Bacteriophage can be described as bacteria-specific viruses. Unlike viruses, bacteriophages are safe to humans, animals, and anything that is not bacteria. Bacteriophages have evolved to replicate efficiently on specific bacteria.
MicroPhage's technology represents a well-defined approach to identifying pathogens quickly. Specific bacteriophage are introduced to the sample, where they find, infect and amplify on their target pathogen(s). This process provides a very specific, highly amplified surrogate marker for rapid detection.
Bacteriophages selectively infect targeted bacteria and multiply at rates 50 to 200 times that of the bacteria themselves. In hours, tens to thousands of progeny phage are produced for every bacterial cell. Increasing pressure within the bacterial cell causes it to burst, releasing the progeny phage. These progeny phage go on to infect other bacteria, and the cycle repeats.
The increase in bacteriophage concentration indicates the presence of the target bacteria. The faster multiplication rate reduces incubation time, resulting in complete assay times of three to five hours compared with traditional culture assay times of 24 to 48 hours.
To determine antibiotic susceptibility/resistance, the bacteria are exposed to the bacteriophage plus the target antibiotic. Since bacteriophage amplification requires a viable, replicating bacterial host, susceptible organisms die or cannot support phage amplification. Resistant bacteria will produce a bacteriophage signal, but susceptible phages do not, allowing resistant and susceptible strains to be differentiated.
The phage life cycle
MicroPhage uses the well-defined life cycle of lytic bacteriophage to detect target bacteria.

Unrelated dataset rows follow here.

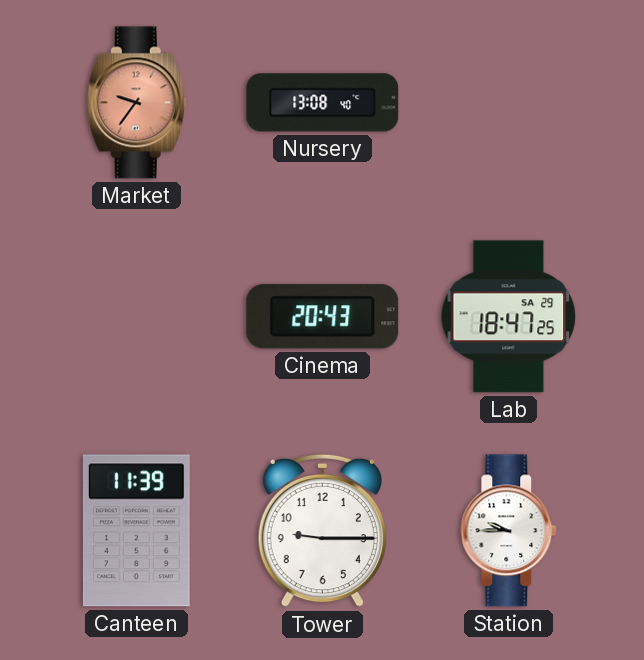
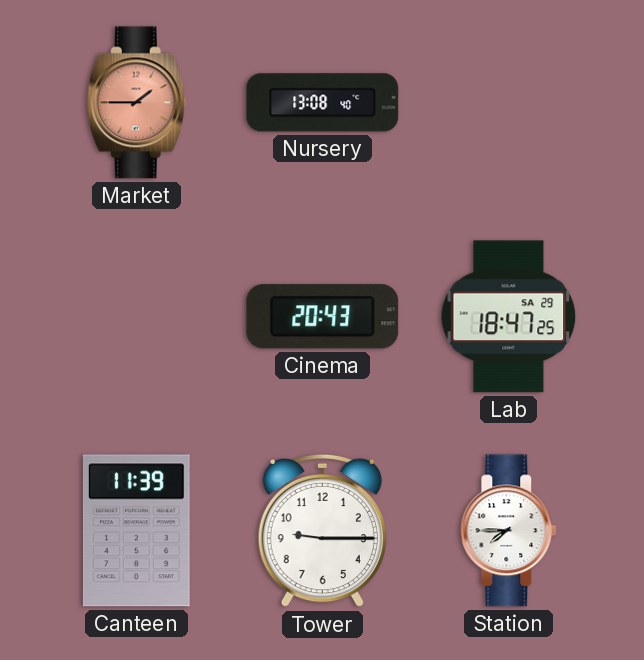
Market: 9:36 -> 1:45
Station: 9:45 -> 7:45
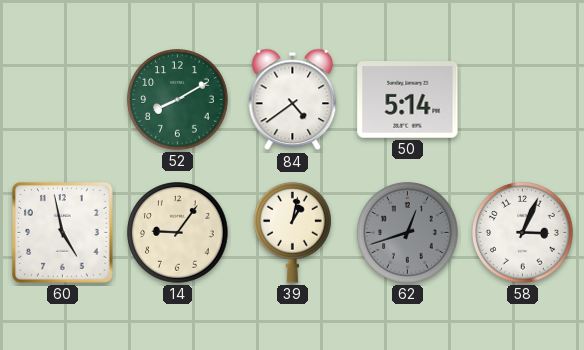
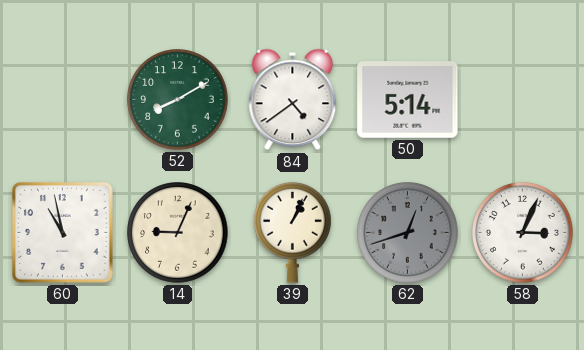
60: 4:58 -> 10:58
14: 9:06 -> 9:04
39: 1:02 -> 1:04
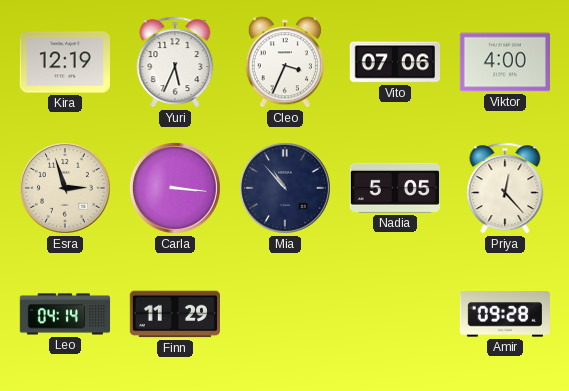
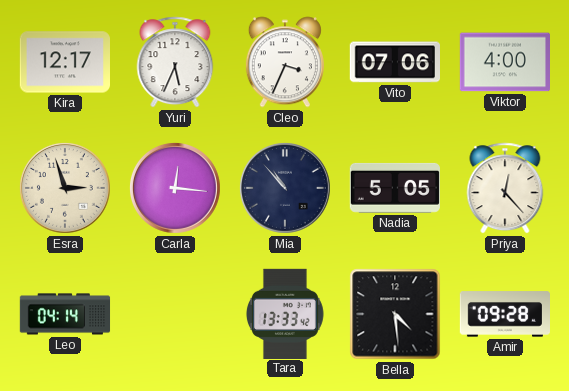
Kira: 12:19 -> 12:17
Carla: 3:16 -> 12:16
Finn: 11:29 -> none
Tara: none -> 13:33
Bella: none -> 4:29
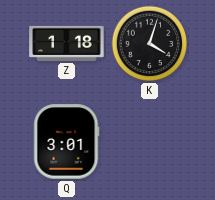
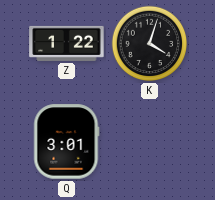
Z: 1:18 -> 1:22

Bacteriophage quickly find specific receptors on the surface of the target bacteria and attach in a two-step process. First, the phage tail fibers create a low-affinity bond to the outer membrane of the bacterium. Second, small tail fibers extend from the baseplate of the bacteriophage to form a high-affinity, irreversible bond to the bacterium. Enzymes located on this baseplate allow the softening of the bacterium's membrane.
Once the phage creates an irreversible bond to the bacterium and the enzyme has sufficiently compromised the membrane, the phage injects its nucleic acid into the bacterium. The bacteriophage's nucleic acid inserts itself into the DNA replication process of the bacterium host, halting further bacterial growth and forcing it to produce proteins that will assemble and become bacteriophage.
By hijacking the host cell's biosynthetic machinery, the phage replicates inside the host cell, producing thousands of progeny phage.
Depending on the bacteriophage, an additional enzyme is formed following, or in concert with, bacteriophage replication. This step produces holin or lysin, which thins the bacterial membrane and allows the progeny phage to break into the open environment.
This step occurs for each successfully infected bacterium. With high concentrations of bacteria, lysis will occur almost in unison for all phage-infected bacteria.